Leica, ready to flip?

After five years of using Leica products, I can safely say that Leica does make fantastic products, and expensive as they might be, they are going to last what seems like a lifetime. I bought my Leica SL, about three years ago. It was so advanced and perfectly built that even today, I find it at par with recent competitive products. The lenses — especially the M class of lenses — cost a lot of money, but I am leaving those for my godchildren. In other words, the very qualities that make Leica products expensive, make it hard for the company to monetize their customer base. With overall camera market shrinking, thanks to the rise of computational photography, like all its rivals, Leica must see the writing on the wall.

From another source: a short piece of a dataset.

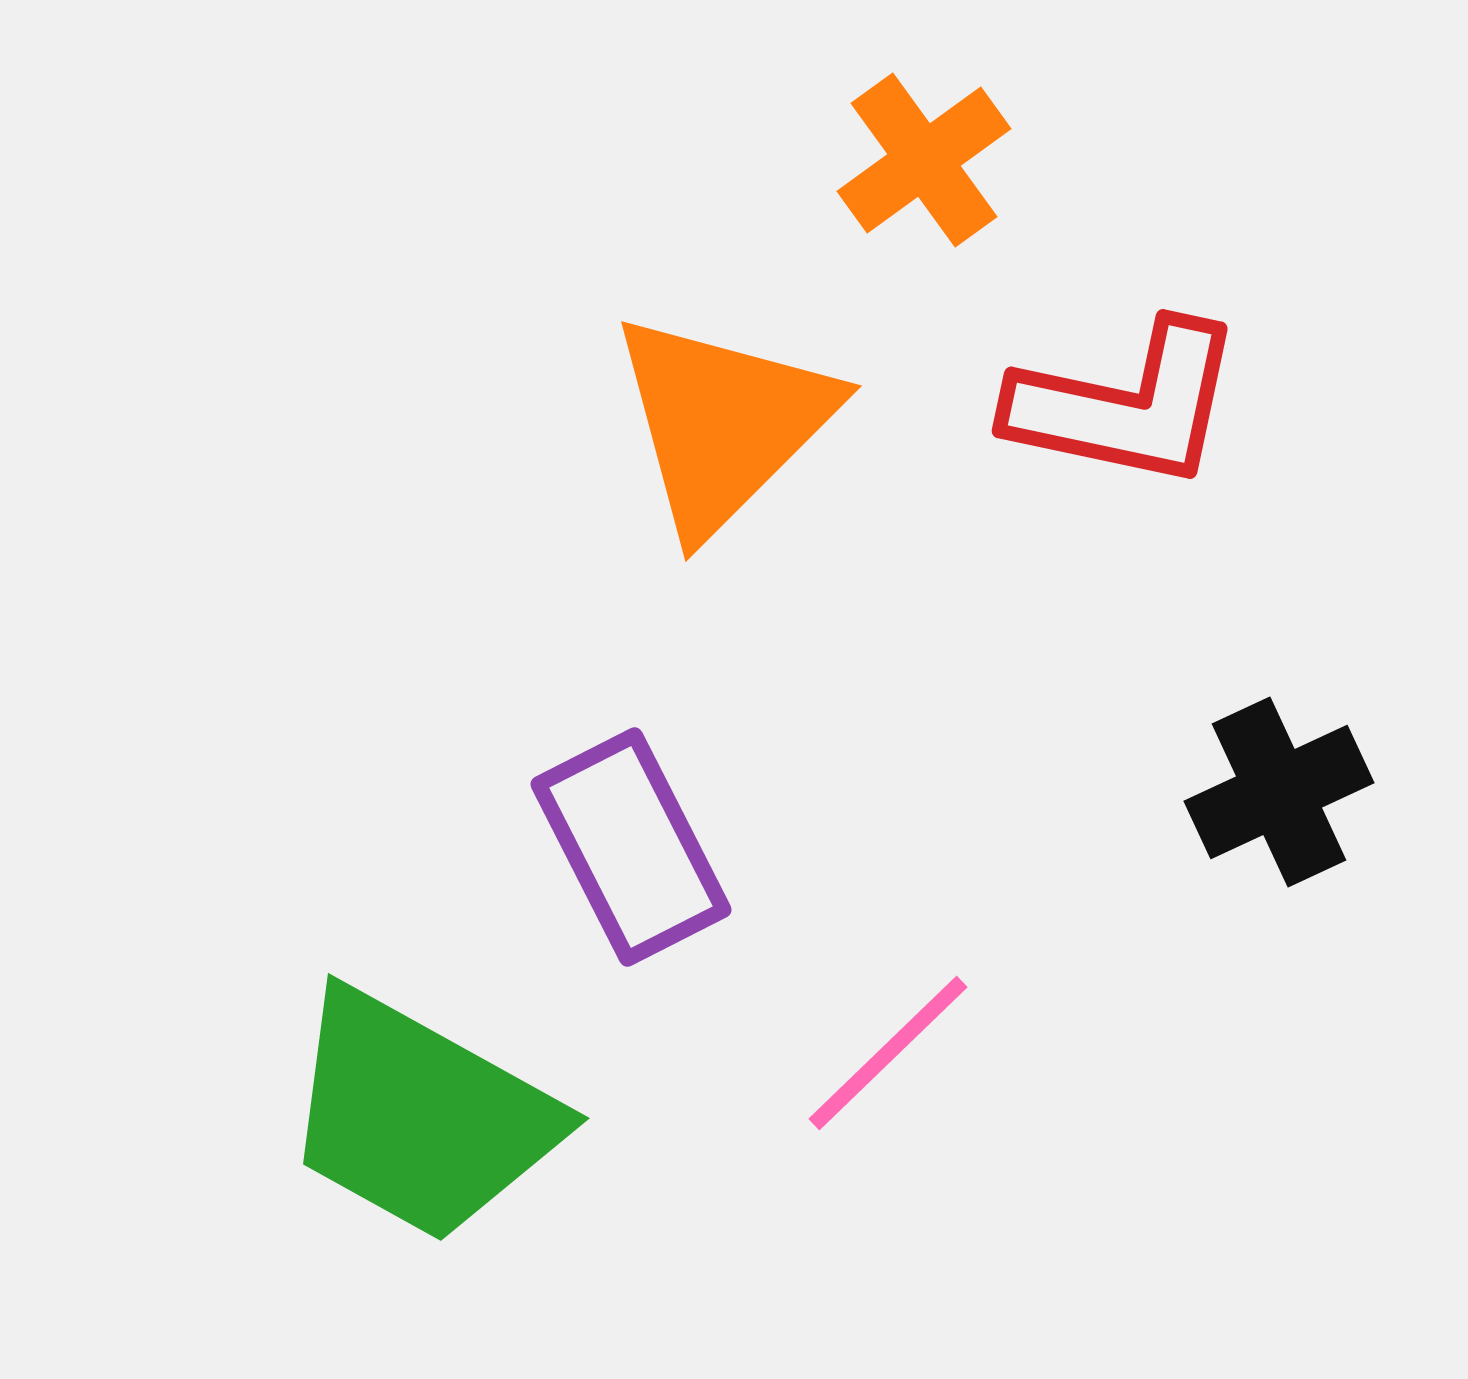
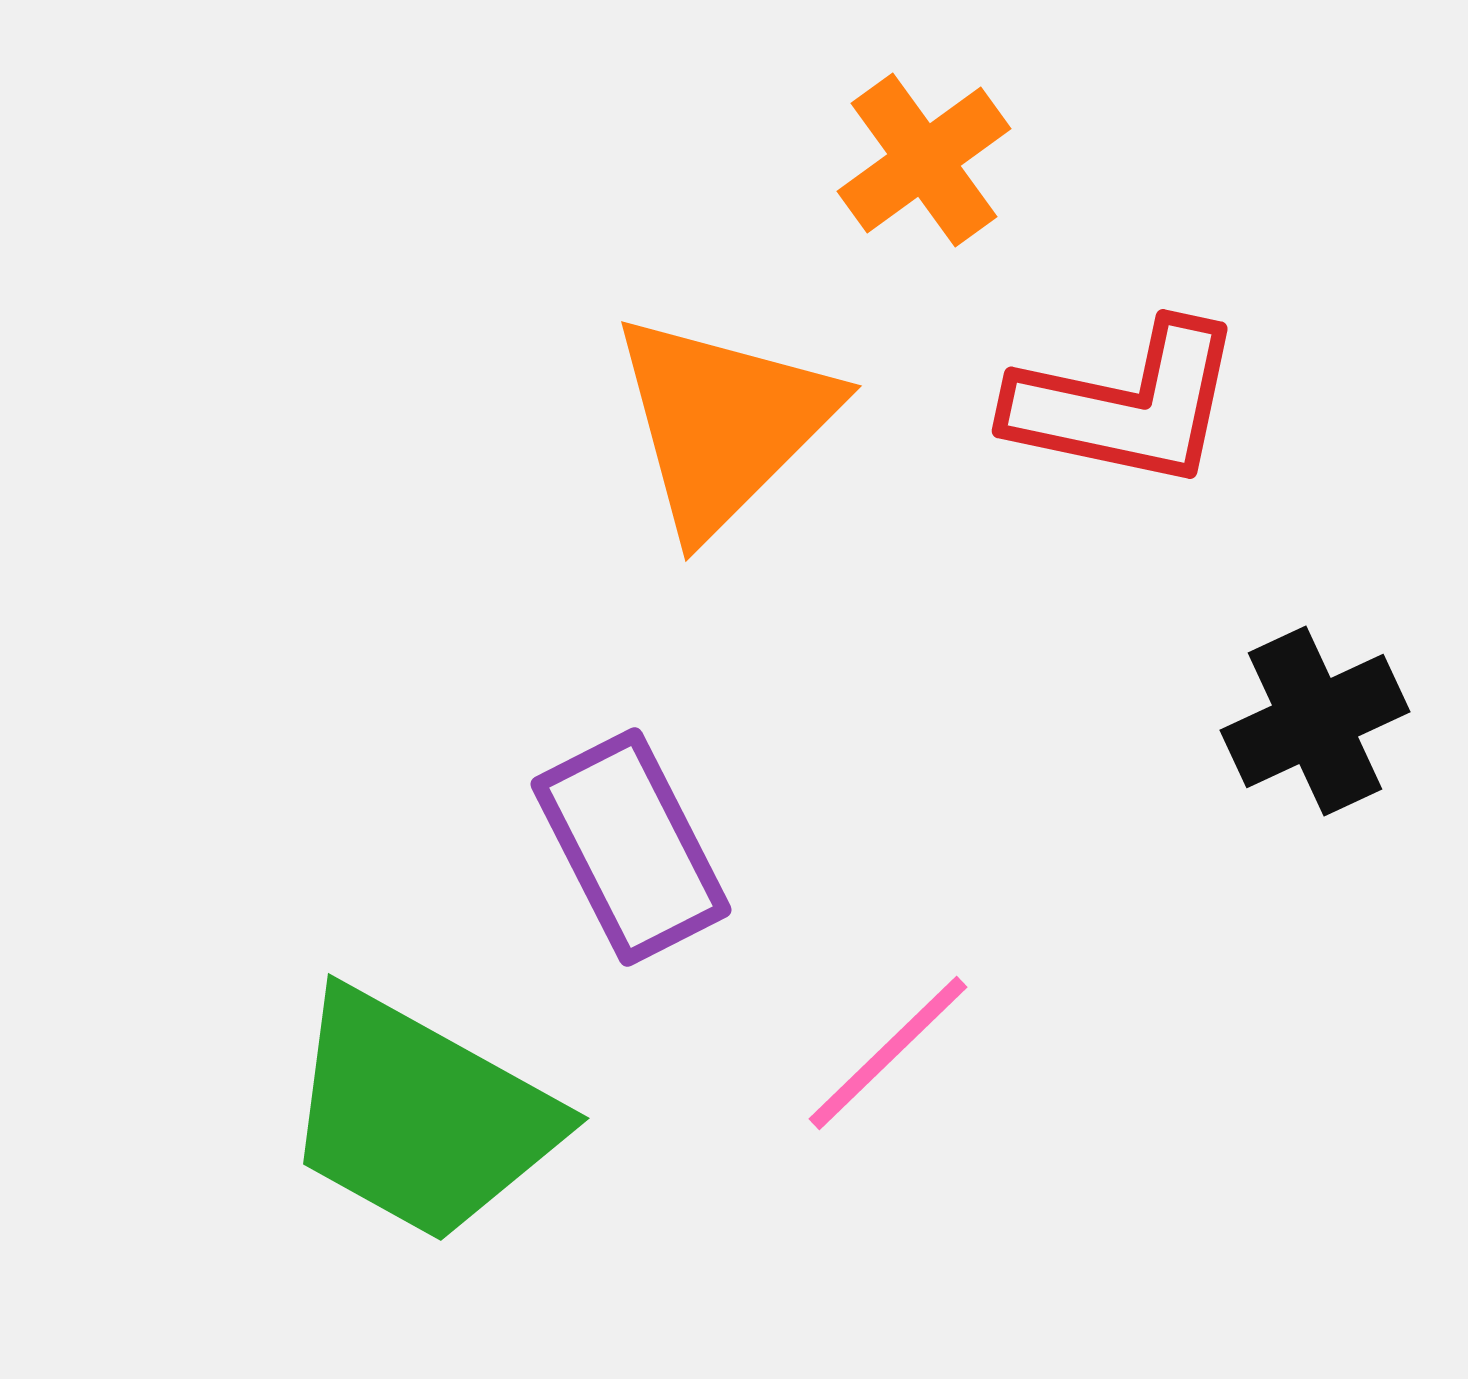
black cross: moved 36 px right, 71 px up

LeicaL1So the company does the next best thing — brand extensions, also known as milking the brand. For instance, it launched two new watches, L1 and L2, which even by the imagination of a drunk gambler in Vegas, these watches aren’t exceptional or exceptionally designed. Just reading the specs, and looking at the designs, it is pretty clear they are NOT worth the $10,000-plus price tags.

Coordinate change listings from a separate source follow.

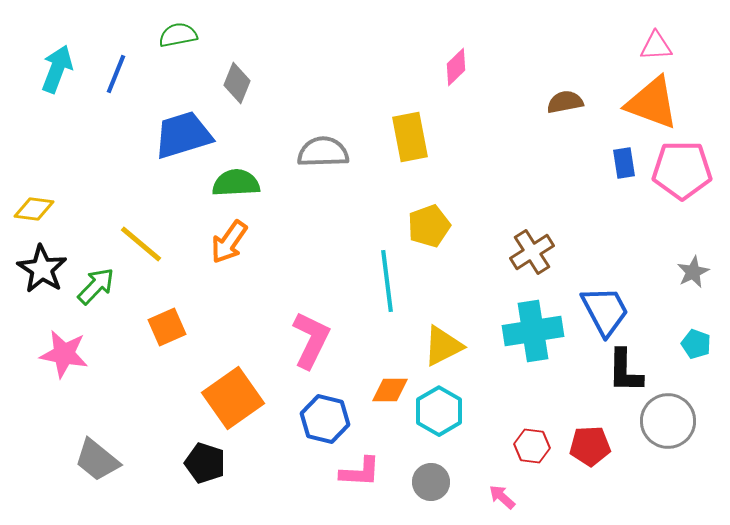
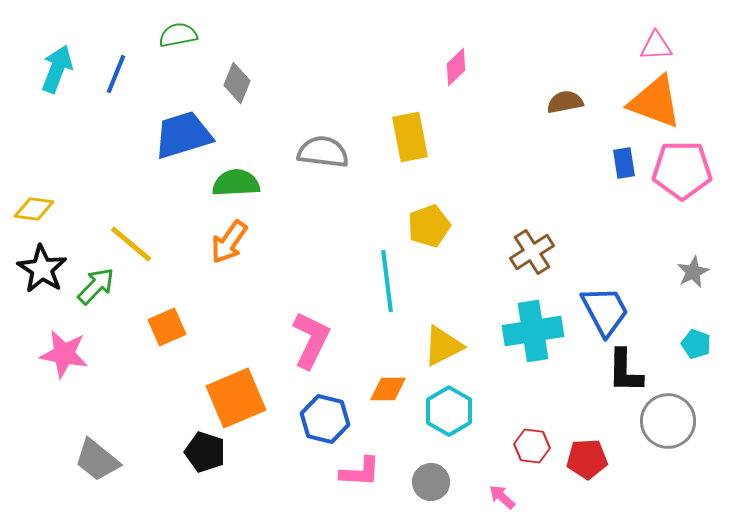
orange triangle at (652, 103): moved 3 px right, 1 px up
gray semicircle at (323, 152): rotated 9 degrees clockwise
yellow line at (141, 244): moved 10 px left
orange diamond at (390, 390): moved 2 px left, 1 px up
orange square at (233, 398): moved 3 px right; rotated 12 degrees clockwise
cyan hexagon at (439, 411): moved 10 px right
red pentagon at (590, 446): moved 3 px left, 13 px down
black pentagon at (205, 463): moved 11 px up
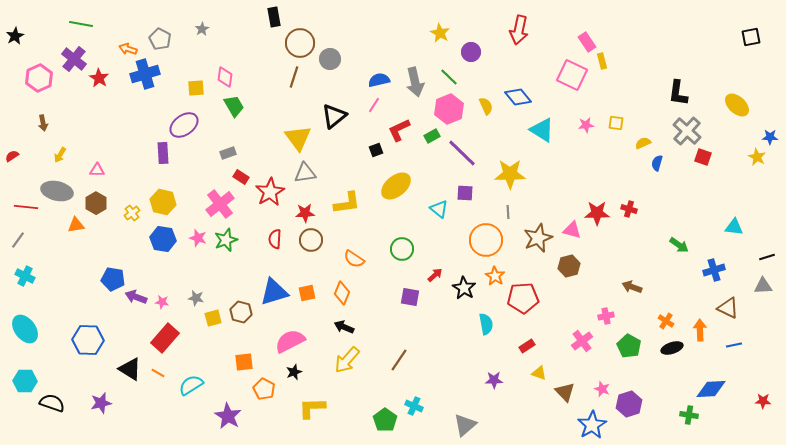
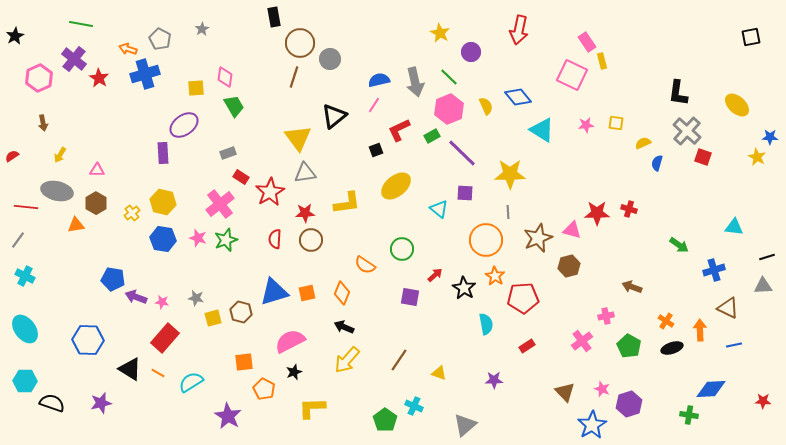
orange semicircle at (354, 259): moved 11 px right, 6 px down
yellow triangle at (539, 373): moved 100 px left
cyan semicircle at (191, 385): moved 3 px up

There are many better German-made watches, that cost less money, and are better examples of Teutonic minimalism. My friend and editor of watch industry’s most important website, Hodinkee, Stephen Pulvirent, has an exact and opposite opinion, though his readers agree with me. As one of the comments withering states, “Dentists now have a watch.”

For me, these watches are what I said earlier they represent is a desperate desire to milk the Leica brand. As a former cynical business reporter (and now a full-time investor), I see these brand extensions — cellphones, headphones, pens, and watches — as a secret desire of company’s ownership flip the company to a deep-pocketed buyer, preferably among some big luxury conglomerate like Richemont or LVMH. Hermès at one point owned a part of Leica, and I would rather have them own the vaunted company than some of the other conglomerates. Of course, there is Huawei, which is not shy about brandishing their Leica affiliation. Maybe they wouldn’t mind overpaying for the brand.

I will say when camera reviewers and others more polite than me won’t say: when you see Leica watches, you know time might be running out for the iconic camera company.